**WORKING DATA**

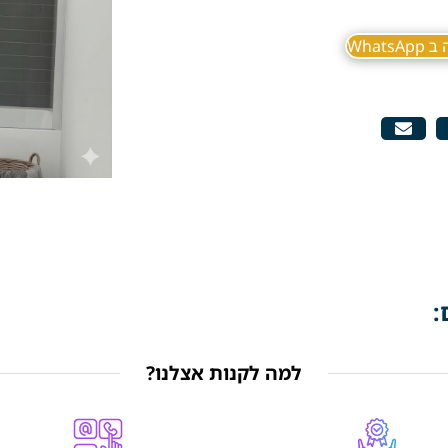
What
:
למה לקנות אצלנו?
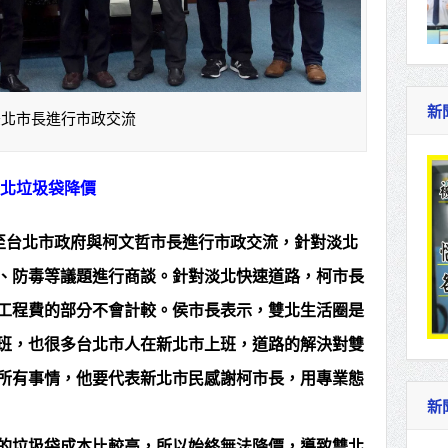
新
雙北市長進行市政交流
新北垃圾袋降價
1日至台北市政府與柯文哲市長進行市政交流，針對淡北
、防毒等議題進行商談。針對淡北快速道路，柯市長
工程費的部分不會計較。侯市長表示，雙北生活圈是
班，也很多台北市人在新北市上班，道路的解決對雙
所有事情，他要代表新北市民感謝柯市長，用專業態
新
的垃圾袋成本比較高，所以始終無法降價，導致雙北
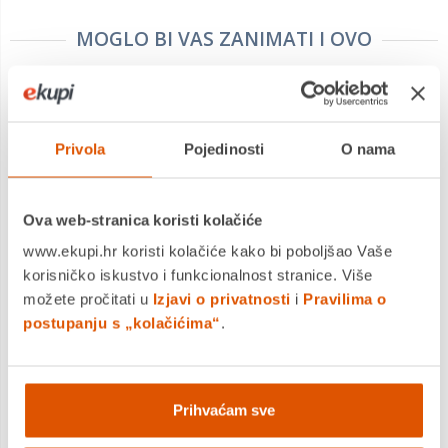
MOGLO BI VAS ZANIMATI I OVO
Privola
Pojedinosti
O nama
Ova web-stranica koristi kolačiće
www.ekupi.hr koristi kolačiće kako bi poboljšao Vaše
Fungoo drveno dječje igralište Set MARS
korisničko iskustvo i funkcionalnost stranice. Više
možete pročitati u
Izjavi o privatnosti
i
Pravilima o
1.399,00 €
postupanju s „kolačićima“
.
1.119,20 €
+
Prihvaćam sve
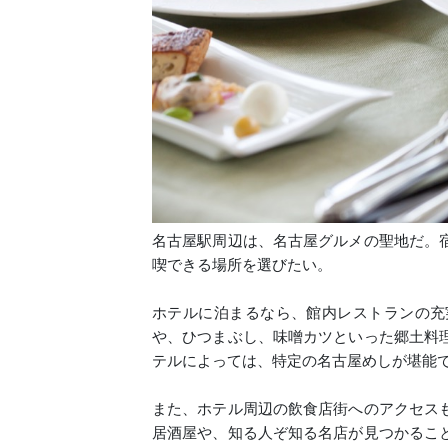
名古屋駅周辺は、名古屋グルメの聖地だ。
喫できる場所を選びたい。
ホテルに泊まるなら、館内レストランの充
や、ひつまぶし、味噌カツといった郷土料
テルによっては、特定の名古屋めしが堪能
また、ホテル周辺の飲食店街へのアクセス
居酒屋や、知る人ぞ知る名店が見つかるこ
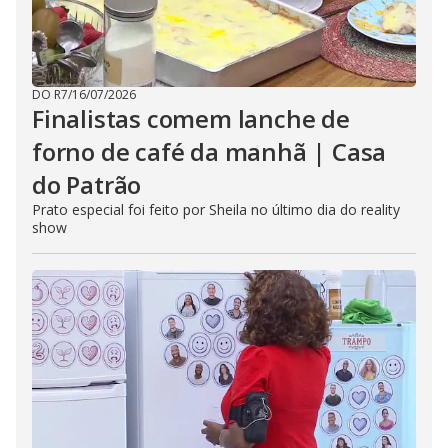
DO R7
/
16/07/2026
Finalistas comem lanche de
forno de café da manhã | Casa
do Patrão
Prato especial foi feito por Sheila no último dia do reality
show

**REQUIREMENT**
Please output each line above exactly and omit all images.

**TASK RESULT**
What
:
למה לקנות אצלנו?
新
雙北市長進行市政交流
新北垃圾袋降價
1日至台北市政府與柯文哲市長進行市政交流，針對淡北
、防毒等議題進行商談。針對淡北快速道路，柯市長
工程費的部分不會計較。侯市長表示，雙北生活圈是
班，也很多台北市人在新北市上班，道路的解決對雙
所有事情，他要代表新北市民感謝柯市長，用專業態
新
的垃圾袋成本比較高，所以始終無法降價，導致雙北
MOGLO BI VAS ZANIMATI I OVO
Privola
Pojedinosti
O nama
Ova web-stranica koristi kolačiće
www.ekupi.hr koristi kolačiće kako bi poboljšao Vaše
Fungoo drveno dječje igralište Set MARS
korisničko iskustvo i funkcionalnost stranice. Više
možete pročitati u
Izjavi o privatnosti
i
Pravilima o
1.399,00 €
postupanju s „kolačićima“
.
1.119,20 €
+
Prihvaćam sve
名古屋駅周辺は、名古屋グルメの聖地だ。
喫できる場所を選びたい。
ホテルに泊まるなら、館内レストランの充
や、ひつまぶし、味噌カツといった郷土料
テルによっては、特定の名古屋めしが堪能
また、ホテル周辺の飲食店街へのアクセス
居酒屋や、知る人ぞ知る名店が見つかるこ
DO R7
/
16/07/2026
Finalistas comem lanche de
forno de café da manhã | Casa
do Patrão
Prato especial foi feito por Sheila no último dia do reality
show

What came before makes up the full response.